Desde a primeira edição do Badasom, há sete anos, “o objetivo tem sido apresentar as maiores figuras do flamenco e do fado, lado a lado com a aposta em novos valores” emergentes, nos dois géneros tradicionais de cada um dos países.
“Os espanhóis não conheciam o fado, os portugueses não conheciam o flamenco, foi uma forma de levarmos a cultura de um e outro país além-fronteiras”, fortalecendo “os laços históricos entre as populações, a língua e a cultura musical dos dois países”, explica Camps.
Tanto o flamenco, em 2010, quanto o fado, em 2011, foram considerados Património Cultural Imaterial da Humanidade, pela Organização das Nações Unidas para a Educação, Ciência e Cultura (UNESCO), que designa a mais significativa cultura e tradição preservada pelos povos, com respeito pelos seus ancestrais, para as gerações futuras.
Este ano, a “evolução” do Badasom, com a extensão a outros géneros, é o facto que justifica a escolha de Sara Tavares e Miguel Campello - mesmo não sendo fadistas ou intérpretes de flamenco -, à semelhança do que já tinha acontecido na edição anterior, com a atuação dos portugueses Buraka Som Sistema e do espanhol Macaco.
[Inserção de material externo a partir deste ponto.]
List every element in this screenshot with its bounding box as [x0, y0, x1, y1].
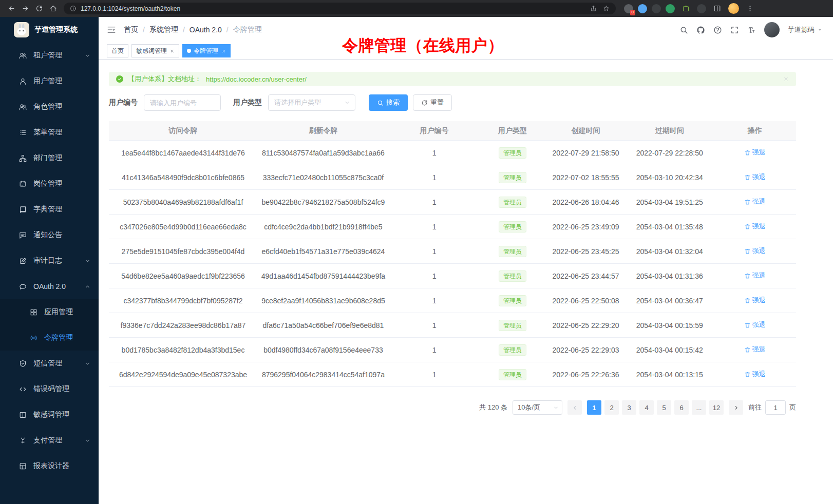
user-id-input[interactable]	[144, 94, 221, 111]
force-logout-button[interactable]: 强退	[744, 370, 766, 379]
force-logout-button[interactable]: 强退	[744, 148, 766, 157]
breadcrumb-item[interactable]: 系统管理	[149, 25, 178, 34]
extensions-puzzle-icon[interactable]	[679, 2, 692, 15]
reset-button[interactable]: 重置	[413, 94, 452, 111]
force-logout-button[interactable]: 强退	[744, 345, 766, 354]
tab-sensitive-word[interactable]: 敏感词管理	[131, 44, 179, 57]
close-alert-icon[interactable]	[783, 76, 789, 82]
access-token-cell: 6d842e2924594de9a09e45e087323abe	[109, 371, 257, 379]
extension-icon[interactable]	[697, 4, 706, 13]
search-button[interactable]: 搜索	[369, 94, 408, 111]
sidebar-item-post[interactable]: 岗位管理	[0, 171, 99, 197]
user-type-cell: 管理员	[479, 246, 546, 257]
page-size-select[interactable]: 10条/页	[513, 400, 562, 415]
font-size-icon[interactable]	[747, 26, 756, 34]
force-logout-button[interactable]: 强退	[744, 246, 766, 256]
force-logout-button[interactable]: 强退	[744, 320, 766, 329]
page-button-3[interactable]: 3	[622, 400, 636, 415]
page-button-5[interactable]: 5	[657, 400, 671, 415]
header-actions: 芋道源码	[679, 22, 823, 37]
trash-icon	[744, 174, 751, 181]
refresh-token-cell: 9ce8ef2aa9f14056b831ae9b608e28d5	[257, 297, 389, 305]
goto-page-input[interactable]	[765, 400, 786, 415]
user-type-select[interactable]: 请选择用户类型	[268, 94, 355, 111]
app-icon	[30, 308, 37, 316]
user-avatar[interactable]	[764, 22, 780, 37]
sidebar-item-error-code[interactable]: 错误码管理	[0, 376, 99, 402]
page-button-6[interactable]: 6	[674, 400, 689, 415]
column-header: 访问令牌	[109, 126, 257, 135]
force-logout-button[interactable]: 强退	[744, 271, 766, 280]
search-icon[interactable]	[679, 26, 688, 34]
sidebar-item-report-designer[interactable]: 报表设计器	[0, 453, 99, 479]
force-logout-label: 强退	[752, 222, 766, 231]
sidebar-item-label: 字典管理	[33, 205, 90, 214]
sidebar-item-label: 应用管理	[44, 307, 90, 317]
github-icon[interactable]	[696, 26, 705, 34]
doc-link[interactable]: https://doc.iocoder.cn/user-center/	[206, 75, 307, 83]
page-ellipsis[interactable]: ...	[692, 400, 706, 415]
browser-forward-button[interactable]	[19, 2, 32, 15]
sidebar-item-audit-log[interactable]: 审计日志	[0, 248, 99, 274]
fullscreen-icon[interactable]	[730, 26, 739, 34]
close-tab-icon[interactable]	[170, 49, 175, 53]
app-logo[interactable]: 芋道管理系统	[0, 17, 99, 43]
address-bar[interactable]: 127.0.0.1:1024/system/oauth2/token	[64, 3, 616, 14]
tab-oauth2-token[interactable]: 令牌管理	[182, 44, 231, 57]
extension-icon[interactable]	[666, 4, 675, 13]
force-logout-button[interactable]: 强退	[744, 197, 766, 206]
user-type-badge: 管理员	[499, 172, 526, 183]
share-icon[interactable]	[590, 5, 597, 12]
browser-home-button[interactable]	[47, 2, 60, 15]
force-logout-button[interactable]: 强退	[744, 172, 766, 182]
user-menu[interactable]: 芋道源码	[788, 25, 823, 34]
next-page-button[interactable]	[729, 400, 743, 415]
collapse-sidebar-button[interactable]	[107, 25, 116, 34]
browser-back-button[interactable]	[5, 2, 18, 15]
extension-icon[interactable]	[652, 4, 661, 13]
page-button-4[interactable]: 4	[639, 400, 654, 415]
force-logout-button[interactable]: 强退	[744, 296, 766, 305]
sidebar-item-oauth2-application[interactable]: 应用管理	[0, 299, 99, 325]
doc-alert: 【用户体系】文档地址： https://doc.iocoder.cn/user-…	[109, 72, 796, 86]
sidebar-item-oauth2[interactable]: OAuth 2.0	[0, 274, 99, 299]
tab-label: 敏感词管理	[136, 47, 167, 55]
breadcrumb-item[interactable]: 首页	[124, 25, 138, 34]
sidebar-item-pay[interactable]: 支付管理	[0, 428, 99, 453]
sidebar-item-user[interactable]: 用户管理	[0, 68, 99, 94]
sidebar-item-role[interactable]: 角色管理	[0, 94, 99, 120]
page-button-12[interactable]: 12	[709, 400, 724, 415]
list-icon	[19, 129, 27, 137]
sidebar-item-menu[interactable]: 菜单管理	[0, 120, 99, 145]
sidebar-item-dict[interactable]: 字典管理	[0, 197, 99, 222]
browser-reload-button[interactable]	[33, 2, 46, 15]
page-button-2[interactable]: 2	[604, 400, 619, 415]
sidebar-item-sms[interactable]: 短信管理	[0, 351, 99, 376]
sidebar-item-notice[interactable]: 通知公告	[0, 222, 99, 248]
breadcrumb-separator: /	[226, 26, 229, 34]
site-info-icon[interactable]	[70, 5, 77, 12]
tab-home[interactable]: 首页	[107, 44, 128, 57]
user-id-cell: 1	[389, 149, 479, 157]
expire-time-cell: 2054-03-04 00:15:42	[626, 346, 713, 354]
split-view-icon[interactable]	[711, 2, 724, 15]
close-tab-icon[interactable]	[221, 49, 226, 53]
total-count: 共 120 条	[479, 403, 507, 412]
extension-icon[interactable]	[638, 4, 647, 13]
browser-profile-avatar[interactable]	[728, 3, 739, 14]
sidebar-item-dept[interactable]: 部门管理	[0, 145, 99, 171]
page-button-1[interactable]: 1	[587, 400, 601, 415]
sidebar-item-sensitive-word[interactable]: 敏感词管理	[0, 402, 99, 428]
sidebar-item-tenant[interactable]: 租户管理	[0, 43, 99, 68]
bookmark-star-icon[interactable]	[603, 5, 610, 12]
users-icon	[19, 103, 27, 111]
create-time-cell: 2022-06-25 22:26:36	[546, 371, 626, 379]
extension-icon[interactable]: 0	[624, 4, 633, 13]
browser-menu-button[interactable]	[744, 2, 756, 15]
prev-page-button[interactable]	[567, 400, 582, 415]
breadcrumb-item[interactable]: OAuth 2.0	[190, 26, 222, 34]
force-logout-button[interactable]: 强退	[744, 222, 766, 231]
help-icon[interactable]	[713, 26, 722, 34]
sidebar-item-oauth2-token[interactable]: 令牌管理	[0, 325, 99, 351]
chevron-down-icon	[85, 53, 90, 59]
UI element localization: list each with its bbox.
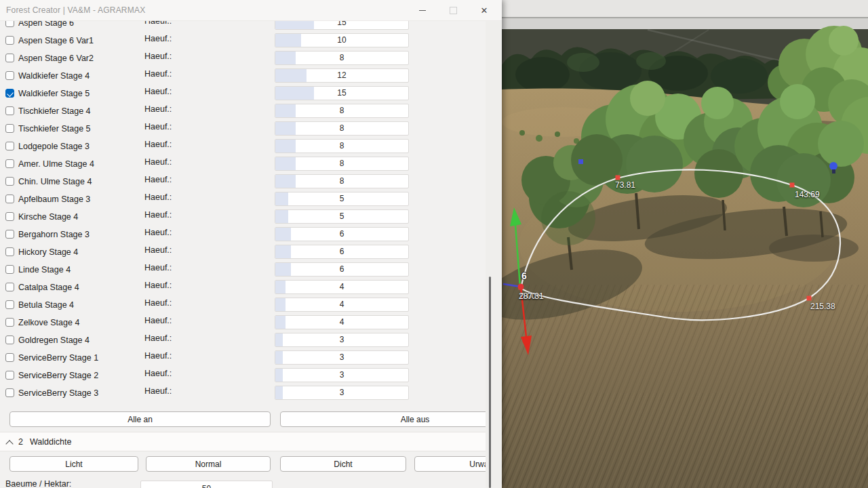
frequency-value: 5 <box>275 192 408 205</box>
frequency-value: 8 <box>275 104 408 117</box>
frequency-slider[interactable]: 15 <box>275 20 409 30</box>
distance-label-2: 143.69 <box>795 190 820 199</box>
density-button-licht[interactable]: Licht <box>9 456 138 472</box>
frequency-slider[interactable]: 8 <box>275 157 409 171</box>
frequency-slider[interactable]: 3 <box>275 368 409 382</box>
scrollbar-track[interactable] <box>486 20 502 488</box>
frequency-label: Haeuf.: <box>144 188 172 206</box>
game-viewport[interactable]: 73.81 143.69 215.38 0.00 287.31 6 <box>502 0 868 488</box>
tree-label: Zelkove Stage 4 <box>18 314 79 331</box>
frequency-slider[interactable]: 3 <box>275 333 409 347</box>
tree-row: Amer. Ulme Stage 4 Haeuf.: 8 <box>0 155 486 173</box>
tree-checkbox[interactable] <box>5 20 14 27</box>
frequency-value: 8 <box>275 175 408 188</box>
origin-handle-label[interactable]: 6 <box>521 270 527 281</box>
minimize-button[interactable] <box>409 0 436 20</box>
frequency-slider[interactable]: 8 <box>275 139 409 153</box>
frequency-slider[interactable]: 6 <box>275 245 409 259</box>
tree-checkbox[interactable] <box>5 336 14 344</box>
scrollbar-thumb[interactable] <box>489 277 491 488</box>
density-button-urwald[interactable]: Urwald <box>414 456 486 472</box>
tree-label: Goldregen Stage 4 <box>18 331 90 349</box>
frequency-slider[interactable]: 4 <box>275 298 409 312</box>
frequency-slider[interactable]: 8 <box>275 121 409 136</box>
frequency-slider[interactable]: 6 <box>275 227 409 241</box>
frequency-value: 6 <box>275 228 408 241</box>
frequency-value: 3 <box>275 333 408 346</box>
tree-checkbox[interactable] <box>5 388 14 397</box>
frequency-slider[interactable]: 12 <box>275 68 409 83</box>
tree-label: Betula Stage 4 <box>18 296 74 314</box>
tree-row: Waldkiefer Stage 4 Haeuf.: 12 <box>0 67 486 85</box>
frequency-slider[interactable]: 5 <box>275 192 409 206</box>
tree-checkbox[interactable] <box>5 265 14 274</box>
frequency-slider[interactable]: 3 <box>275 350 409 365</box>
section-index: 2 <box>18 432 23 451</box>
tree-row: Betula Stage 4 Haeuf.: 4 <box>0 296 486 314</box>
density-button-dicht[interactable]: Dicht <box>280 456 406 472</box>
frequency-value: 5 <box>275 210 408 223</box>
frequency-slider[interactable]: 10 <box>275 33 409 47</box>
tree-row: ServiceBerry Stage 2 Haeuf.: 3 <box>0 367 486 384</box>
frequency-value: 6 <box>275 263 408 276</box>
tree-checkbox[interactable] <box>5 283 14 291</box>
tree-label: Apfelbaum Stage 3 <box>18 190 90 208</box>
frequency-label: Haeuf.: <box>144 259 172 277</box>
gizmo-origin <box>518 284 524 290</box>
tree-checkbox[interactable] <box>5 142 14 150</box>
tree-checkbox[interactable] <box>5 371 14 380</box>
maximize-button[interactable] <box>439 0 467 20</box>
tree-label: ServiceBerry Stage 1 <box>18 349 98 367</box>
tree-row: Chin. Ulme Stage 4 Haeuf.: 8 <box>0 173 486 190</box>
frequency-label: Haeuf.: <box>144 294 172 312</box>
all-on-button[interactable]: Alle an <box>9 411 271 427</box>
tree-label: Lodgepole Stage 3 <box>18 138 90 155</box>
tree-checkbox[interactable] <box>5 247 14 256</box>
tree-checkbox[interactable] <box>5 159 14 168</box>
frequency-slider[interactable]: 5 <box>275 209 409 224</box>
tree-checkbox[interactable] <box>5 230 14 239</box>
frequency-label: Haeuf.: <box>144 100 172 118</box>
frequency-slider[interactable]: 8 <box>275 51 409 65</box>
frequency-label: Haeuf.: <box>144 153 172 171</box>
tree-label: Catalpa Stage 4 <box>18 279 79 296</box>
all-off-button[interactable]: Alle aus <box>280 411 486 427</box>
frequency-slider[interactable]: 6 <box>275 262 409 277</box>
tree-checkbox[interactable] <box>5 353 14 362</box>
trees-per-hectare-input[interactable]: 50 <box>140 481 273 488</box>
tree-checkbox[interactable] <box>5 106 14 115</box>
tree-checkbox[interactable] <box>5 300 14 309</box>
frequency-label: Haeuf.: <box>144 118 172 136</box>
frequency-slider[interactable]: 3 <box>275 386 409 400</box>
density-button-normal[interactable]: Normal <box>146 456 271 472</box>
tree-checkbox[interactable] <box>5 212 14 221</box>
tree-label: Chin. Ulme Stage 4 <box>18 173 92 190</box>
tree-checkbox[interactable] <box>5 54 14 62</box>
tree-row: Hickory Stage 4 Haeuf.: 6 <box>0 243 486 261</box>
tree-checkbox[interactable] <box>5 89 14 98</box>
tree-row: Tischkiefer Stage 4 Haeuf.: 8 <box>0 102 486 120</box>
frequency-slider[interactable]: 4 <box>275 280 409 294</box>
tree-checkbox[interactable] <box>5 124 14 133</box>
tree-label: Hickory Stage 4 <box>18 243 78 261</box>
chevron-up-icon <box>5 440 13 447</box>
tree-label: Aspen Stage 6 <box>18 20 74 32</box>
tree-checkbox[interactable] <box>5 177 14 186</box>
tree-checkbox[interactable] <box>5 71 14 80</box>
frequency-slider[interactable]: 15 <box>275 86 409 100</box>
frequency-slider[interactable]: 8 <box>275 174 409 188</box>
close-button[interactable]: ✕ <box>469 0 500 20</box>
tree-label: Aspen Stage 6 Var1 <box>18 32 94 49</box>
tree-row: Linde Stage 4 Haeuf.: 6 <box>0 261 486 279</box>
density-section-header[interactable]: 2 Walddichte <box>0 432 486 451</box>
tree-checkbox[interactable] <box>5 318 14 327</box>
frequency-value: 8 <box>275 140 408 152</box>
tree-checkbox[interactable] <box>5 195 14 203</box>
frequency-slider[interactable]: 4 <box>275 315 409 329</box>
frequency-slider[interactable]: 8 <box>275 104 409 118</box>
frequency-value: 3 <box>275 351 408 364</box>
tree-label: Linde Stage 4 <box>18 261 71 279</box>
tree-label: Aspen Stage 6 Var2 <box>18 49 94 67</box>
tree-row: Zelkove Stage 4 Haeuf.: 4 <box>0 314 486 331</box>
tree-checkbox[interactable] <box>5 36 14 45</box>
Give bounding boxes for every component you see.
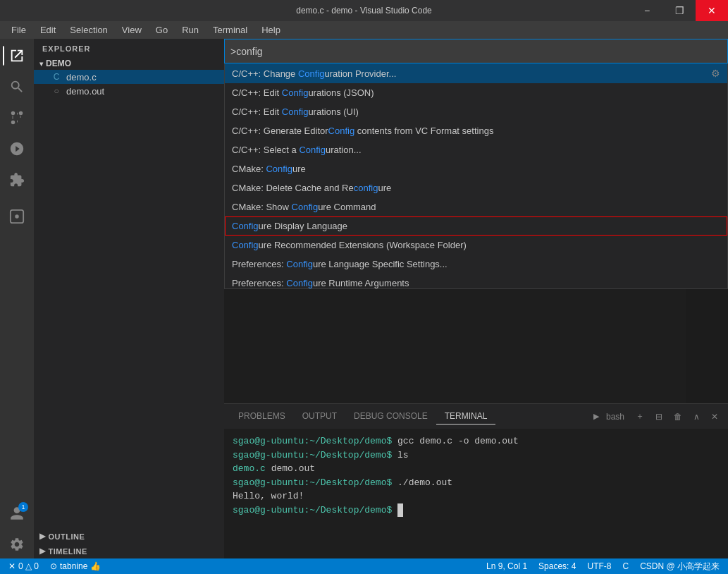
activity-search-icon[interactable] (3, 73, 31, 101)
menu-terminal[interactable]: Terminal (207, 23, 253, 37)
term-prompt-4: sgao@g-ubuntu:~/Desktop/demo$ (233, 505, 392, 515)
outline-arrow-icon: ▶ (39, 532, 46, 541)
cmd-item-cmake-delete-cache[interactable]: CMake: Delete Cache and Reconfigure (225, 178, 727, 197)
terminal-line-4: sgao@g-ubuntu:~/Desktop/demo$ ./demo.out (233, 476, 720, 490)
status-language[interactable]: C (619, 561, 631, 571)
status-tabnine[interactable]: ⊙ tabnine 👍 (47, 561, 104, 571)
cmd-item-label: Preferences: Configure Language Specific… (232, 259, 448, 269)
terminal-line-2: sgao@g-ubuntu:~/Desktop/demo$ ls (233, 448, 720, 463)
outline-header[interactable]: ▶ OUTLINE (34, 529, 224, 544)
sidebar-header: Explorer (34, 39, 224, 56)
cmd-item-configure-display-language[interactable]: Configure Display Language (225, 216, 727, 236)
status-position[interactable]: Ln 9, Col 1 (483, 561, 530, 571)
gear-icon: ⚙ (711, 68, 720, 79)
title-bar-title: demo.c - demo - Visual Studio Code (296, 6, 432, 16)
c-file-icon: C (51, 71, 62, 83)
file-item-demo-out[interactable]: ○ demo.out (34, 84, 224, 98)
cmd-item-edit-config-ui[interactable]: C/C++: Edit Configurations (UI) (225, 102, 727, 121)
timeline-label: TIMELINE (49, 547, 87, 556)
menu-edit[interactable]: Edit (35, 23, 61, 37)
activity-source-control-icon[interactable] (3, 104, 31, 132)
tab-output[interactable]: OUTPUT (294, 408, 345, 425)
close-button[interactable]: ✕ (696, 0, 728, 21)
cmd-item-label: C/C++: Edit Configurations (UI) (232, 106, 359, 117)
cmd-item-generate-editor-config[interactable]: C/C++: Generate EditorConfig contents fr… (225, 121, 727, 140)
activity-debug-icon[interactable] (3, 135, 31, 163)
highlight-text: Config (298, 68, 325, 79)
minimize-button[interactable]: − (631, 0, 663, 21)
timeline-header[interactable]: ▶ TIMELINE (34, 544, 224, 558)
title-bar-controls: − ❐ ✕ (631, 0, 728, 21)
menu-selection[interactable]: Selection (64, 23, 113, 37)
term-prompt-3: sgao@g-ubuntu:~/Desktop/demo$ (233, 477, 392, 488)
cmd-item-label: CMake: Configure (232, 164, 306, 174)
cmd-item-select-config[interactable]: C/C++: Select a Configuration... (225, 140, 727, 159)
menu-go[interactable]: Go (150, 23, 173, 37)
status-errors: 0 △ 0 (18, 561, 39, 571)
sidebar: Explorer ▾ DEMO C demo.c ○ demo.out ▶ OU… (34, 39, 224, 558)
menu-view[interactable]: View (116, 23, 147, 37)
tab-terminal[interactable]: TERMINAL (436, 408, 496, 425)
activity-extensions-icon[interactable] (3, 166, 31, 194)
activity-accounts-icon[interactable]: 1 (3, 499, 31, 527)
status-git[interactable]: ✕ 0 △ 0 (6, 561, 42, 571)
menu-run[interactable]: Run (176, 23, 204, 37)
activity-settings-icon[interactable] (3, 530, 31, 558)
highlight-text: Config (232, 240, 259, 250)
file-item-demo-c[interactable]: C demo.c (34, 70, 224, 84)
cmd-item-configure-recommended-extensions[interactable]: Configure Recommended Extensions (Worksp… (225, 236, 727, 255)
status-encoding[interactable]: UTF-8 (584, 561, 614, 571)
status-spaces[interactable]: Spaces: 4 (536, 561, 579, 571)
highlight-text: Config (286, 278, 313, 288)
tab-problems[interactable]: PROBLEMS (230, 408, 294, 425)
terminal-close-icon[interactable]: ✕ (707, 410, 722, 423)
command-palette-input[interactable] (230, 46, 722, 57)
terminal-delete-icon[interactable]: 🗑 (670, 410, 686, 423)
cmd-item-cmake-configure[interactable]: CMake: Configure (225, 159, 727, 178)
cmd-item-label: CMake: Show Configure Command (232, 202, 376, 212)
explorer-section: ▾ DEMO C demo.c ○ demo.out (34, 56, 224, 99)
cmd-item-label: Configure Recommended Extensions (Worksp… (232, 240, 467, 250)
terminal-add-button[interactable]: ＋ (631, 409, 648, 424)
cmd-item-label: C/C++: Select a Configuration... (232, 145, 362, 155)
terminal-tabs: PROBLEMS OUTPUT DEBUG CONSOLE TERMINAL ▶… (224, 404, 728, 429)
cmd-item-edit-config-json[interactable]: C/C++: Edit Configurations (JSON) (225, 83, 727, 102)
main-layout: 1 Explorer ▾ DEMO C demo.c ○ demo.out ▶ (0, 39, 728, 558)
cmd-item-preferences-runtime-arguments[interactable]: Preferences: Configure Runtime Arguments (225, 274, 727, 289)
restore-button[interactable]: ❐ (663, 0, 696, 21)
activity-explorer-icon[interactable] (3, 42, 31, 70)
terminal-controls: ▶ bash ＋ ⊟ 🗑 ∧ ✕ (593, 409, 722, 424)
cmd-item-cmake-show-configure[interactable]: CMake: Show Configure Command (225, 197, 727, 216)
menu-help[interactable]: Help (256, 23, 286, 37)
terminal-collapse-icon[interactable]: ∧ (689, 410, 704, 423)
cmd-item-preferences-language-specific[interactable]: Preferences: Configure Language Specific… (225, 255, 727, 274)
cmd-item-label: CMake: Delete Cache and Reconfigure (232, 183, 391, 193)
cmd-item-change-config-provider[interactable]: C/C++: Change Configuration Provider... … (225, 63, 727, 83)
timeline-arrow-icon: ▶ (39, 546, 46, 556)
command-dropdown: C/C++: Change Configuration Provider... … (224, 63, 728, 289)
terminal-shell-icon: ▶ (593, 412, 599, 421)
activity-remote-icon[interactable] (3, 202, 31, 231)
term-prompt-2: sgao@g-ubuntu:~/Desktop/demo$ (233, 450, 392, 460)
cmd-item-label: Preferences: Configure Runtime Arguments (232, 278, 409, 288)
sidebar-bottom: ▶ OUTLINE ▶ TIMELINE (34, 529, 224, 558)
tabnine-label: tabnine 👍 (60, 561, 101, 571)
menu-bar: File Edit Selection View Go Run Terminal… (0, 21, 728, 39)
highlight-text: Config (282, 87, 309, 98)
demo-section-header[interactable]: ▾ DEMO (34, 57, 224, 70)
out-file-icon: ○ (51, 85, 62, 97)
cmd-item-label: C/C++: Change Configuration Provider... (232, 68, 396, 79)
cmd-item-label: C/C++: Generate EditorConfig contents fr… (232, 126, 493, 136)
terminal-line-1: sgao@g-ubuntu:~/Desktop/demo$ gcc demo.c… (233, 434, 720, 448)
section-arrow-icon: ▾ (39, 60, 43, 68)
term-cmd-3: ./demo.out (397, 477, 452, 488)
status-feedback[interactable]: CSDN @ 小高学起来 (637, 561, 722, 573)
terminal-shell-label[interactable]: bash (602, 410, 629, 423)
term-output-hello: Hello, world! (233, 491, 304, 501)
menu-file[interactable]: File (6, 23, 32, 37)
term-cmd-1: gcc demo.c -o demo.out (397, 436, 519, 446)
highlight-text: Config (299, 145, 326, 155)
outline-label: OUTLINE (49, 532, 85, 541)
tab-debug-console[interactable]: DEBUG CONSOLE (345, 408, 436, 425)
terminal-split-icon[interactable]: ⊟ (651, 410, 667, 423)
As fadistas Mariza e Gisela João e a cantora Sara Tavares, pela música, língua e cultura portuguesas, juntam-se a José Mercé, Javier Conde e Miguel Campello, pelo lado espanhol, completando o cartaz do Badasom, festival que é visto como “uma referência musical em Espanha e Portugal, encontro anual dos sons mais populares e representativos de ambos lados”, afirma o gabinete de comunicação do governo da Extremadura espanhola, em nota à imprensa. 

A morte do guitarrista Paco de Lucía, em fevereiro passado, tido como um dos maiores "maestros" do flamenco pelo mundo, também não será esquecida. Após ter, no ano passado, levado uma das suas últimas atuações ao palco do Badasom, na edição deste ano, o mesmo palco irá acolher uma imagem do guitarrista, de grandes dimensões, do primeiro ao último dia, em sua homenagem.
Javier Conde, apresentado pela organização como “um dos grandes guitarristas flamencos da Extremadura”, incluirá também algumas das peças de Paco de Lucía na sua atuação, em memória do “maestro”, à semelhança do que o festival já tinha feito com Amália Rodrigues, homenageada, em 2010, por Caminho e Carlos do Carmo.
O diretor do festival, Francisco José Camps ressalva o cariz “não lucrativo” do evento, sublinhando que este busca apenas “a divulgação, mostrar música, unir as pessoas”.
O festival conta com um orçamento de 190 mil euros, suportado pelo Governo da Extremadura, a região do Reino de Espanha com mais falantes de língua portuguesa, em colaboração com a Câmara de Badajoz, que providencia as infraestruturas.

A programação está disponível em: www.badasom.com.